Sanctioning thought rather than action is a dangerous road, writes Ben Brooks.

Former Mozilla CEO Brendan Eich. (Image via Drew McLellan, Flickr.)
Former Mozilla CEO Brendan Eich. (Image via Drew McLellan, Flickr.)
Former Mozilla CEO Brendan Eich. (Image via Drew McLellan, Flickr.)

LA Clippers owner Donald Sterling is a devout racist. Mozilla CEO Brendan Eich is firmly committed to denying gay rights. Sterling will be forced to sell his team and pay a $2.5 million fine for making remarks incompatible with the racially progressive culture of the NBA. Likewise, Eich was forced to resign last month after it emerged that he had donated to Proposition 8, a 2008 Californian proposal to ban gay marriage.

These controversies exemplify how social and economic pressure can be applied to eliminate hurtful and outmoded prejudice. But like so many repellent human beings, Sterling and Eich also raise some difficult questions about freedom of speech, and freedom of thought.

The exercise of free speech is always accompanied by the prospect of ridicule, boycotts, and ostracism. Ideally, that is how freedom of speech works – how unpalatable ideas are tested and moderated. Speakers who embrace cruel or hateful ideas are sanctioned for expressing those ideas, and both Mozilla and the NBA have been praised for their strident reprisals.

Yet what Sterling and Eich committed were not acts of public expression. They have been sanctioned merely for holding an idea, and for entertaining a thought.

Sterling, for instance, made his comments in conversation with a mistress. They were surreptitiously recorded, and leaked without consent to the press. No one cared to inquire whether his opinions manifested themselves in racist management or racial abuse. In his dealings with the NBA, there is nothing to suggest that they did. It was enough that Sterling merely held racist thoughts.

Oddly, however, Sterling escaped a string of discrimination lawsuits between 2003 and 2006 with his reputation unscathed. Former tenants and the Department of Justice tendered compelling evidence alleging that Sterling – a wealthy landlord among other things – discriminated against African-Americans, Hispanics, welfare recipients, and parents. He concluded a settlement described by a District Court judge as “one of the largest in this type of case”. Yet the litigation was all but forgotten. Only an unverified recording would bring him down, containing nothing more than the unbalanced ramblings of an old, institutionalised white man.

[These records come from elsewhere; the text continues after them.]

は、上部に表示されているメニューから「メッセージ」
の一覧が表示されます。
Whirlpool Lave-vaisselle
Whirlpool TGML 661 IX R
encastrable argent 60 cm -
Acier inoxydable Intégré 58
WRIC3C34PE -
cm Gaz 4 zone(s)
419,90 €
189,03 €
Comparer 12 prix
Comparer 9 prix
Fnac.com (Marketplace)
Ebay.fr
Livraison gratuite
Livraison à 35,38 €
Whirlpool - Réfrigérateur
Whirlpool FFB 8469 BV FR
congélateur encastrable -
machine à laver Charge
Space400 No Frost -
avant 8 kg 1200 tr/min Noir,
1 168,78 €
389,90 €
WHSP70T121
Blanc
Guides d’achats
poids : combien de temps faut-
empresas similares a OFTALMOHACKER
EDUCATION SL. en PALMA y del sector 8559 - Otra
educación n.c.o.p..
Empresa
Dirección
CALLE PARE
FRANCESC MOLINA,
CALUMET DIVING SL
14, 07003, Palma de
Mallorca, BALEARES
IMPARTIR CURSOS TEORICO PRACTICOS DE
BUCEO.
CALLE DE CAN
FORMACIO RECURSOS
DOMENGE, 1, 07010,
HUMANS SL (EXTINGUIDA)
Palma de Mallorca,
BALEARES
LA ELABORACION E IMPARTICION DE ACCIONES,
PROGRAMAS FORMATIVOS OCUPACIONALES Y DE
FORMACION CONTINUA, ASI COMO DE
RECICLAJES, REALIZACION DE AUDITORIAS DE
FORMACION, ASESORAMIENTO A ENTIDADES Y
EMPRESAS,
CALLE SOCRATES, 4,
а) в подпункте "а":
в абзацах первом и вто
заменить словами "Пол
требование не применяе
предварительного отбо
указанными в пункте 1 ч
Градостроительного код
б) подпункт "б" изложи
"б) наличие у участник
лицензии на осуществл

Likewise, consider Eich. By all accounts, he supported an inclusive work environment at Mozilla. His $1,000 donation to the $39 million Proposition 8 campaign was paltry. He never sought to use his name, the Mozilla brand, or company resources to advance the cause. At the time, President Obama shared his belief. Yet privately supporting the legislation was enough to compel Eich into ignominious retirement six years later.

Eich should have anticipated California’s campaign finance disclosure laws. They are exceptionally transparent. Australia, by comparison, only identifies individuals who donate more than $12,000. But Eich hardly intended his donation to be a public expression of his beliefs, nor an invitation to engage in public debate. Likewise, Sterling did not intend that his comment would become a matter of public record.

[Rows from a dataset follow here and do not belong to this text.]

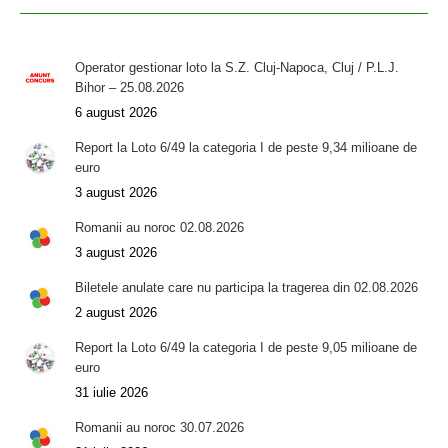
Operator gestionar loto la S.Z. Cluj-Napoca, Cluj / P.L.J.
Bihor – 25.08.2026
6 august 2026
Report la Loto 6/49 la categoria I de peste 9,34 milioane de
euro
3 august 2026
Romanii au noroc 02.08.2026
3 august 2026
Biletele anulate care nu participa la tragerea din 02.08.2026
2 august 2026
Report la Loto 6/49 la categoria I de peste 9,05 milioane de
euro
31 iulie 2026
Romanii au noroc 30.07.2026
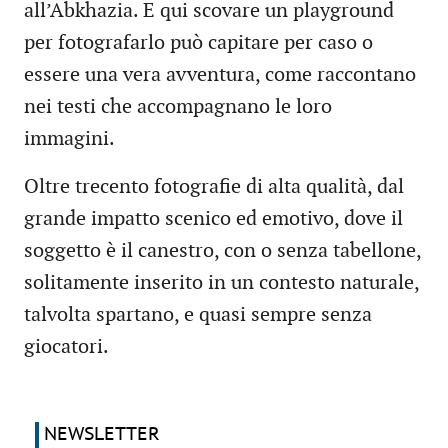
all’Abkhazia. E qui scovare un playground
per fotografarlo può capitare per caso o
essere una vera avventura, come raccontano
nei testi che accompagnano le loro
immagini.
Oltre trecento fotografie di alta qualità, dal
grande impatto scenico ed emotivo, dove il
soggetto è il canestro, con o senza tabellone,
solitamente inserito in un contesto naturale,
talvolta spartano, e quasi sempre senza
giocatori.
NEWSLETTER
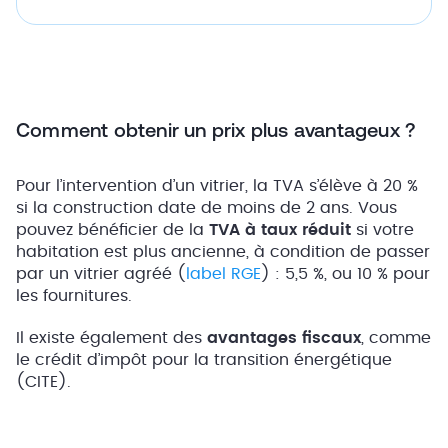
Comment obtenir un prix plus avantageux ?
Pour l’intervention d’un vitrier, la TVA s’élève à 20 %
si la construction date de moins de 2 ans. Vous
pouvez bénéficier de la
TVA à taux réduit
si votre
habitation est plus ancienne, à condition de passer
par un vitrier agréé (
label RGE
) : 5,5 %, ou 10 % pour
les fournitures.
Il existe également des
avantages fiscaux
, comme
le crédit d’impôt pour la transition énergétique
(CITE).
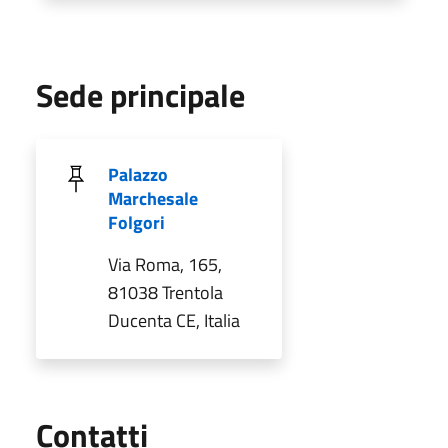
Sede principale
Palazzo
Marchesale
Folgori
Via Roma, 165,
81038 Trentola
Ducenta CE, Italia
Utili
Contatti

Certainly, they hold objectionable ideas. It is reasonable to expect that ideas likely to hurt or offend others will remain unspoken; if an errant thinker chooses to express those ideas, they rightly expose themselves to public censure, or even legal penalties.

Yet even if the bigots and Bolts of the world are expected to speak guardedly, they should not be expected to think guardedly. Individuals are entitled to hold opinions free from the threat of social coercion. That is the primary function of secret ballots, after all. There is a fine line between convincing people that an idea is repulsive, and compelling them not to hold an idea at all.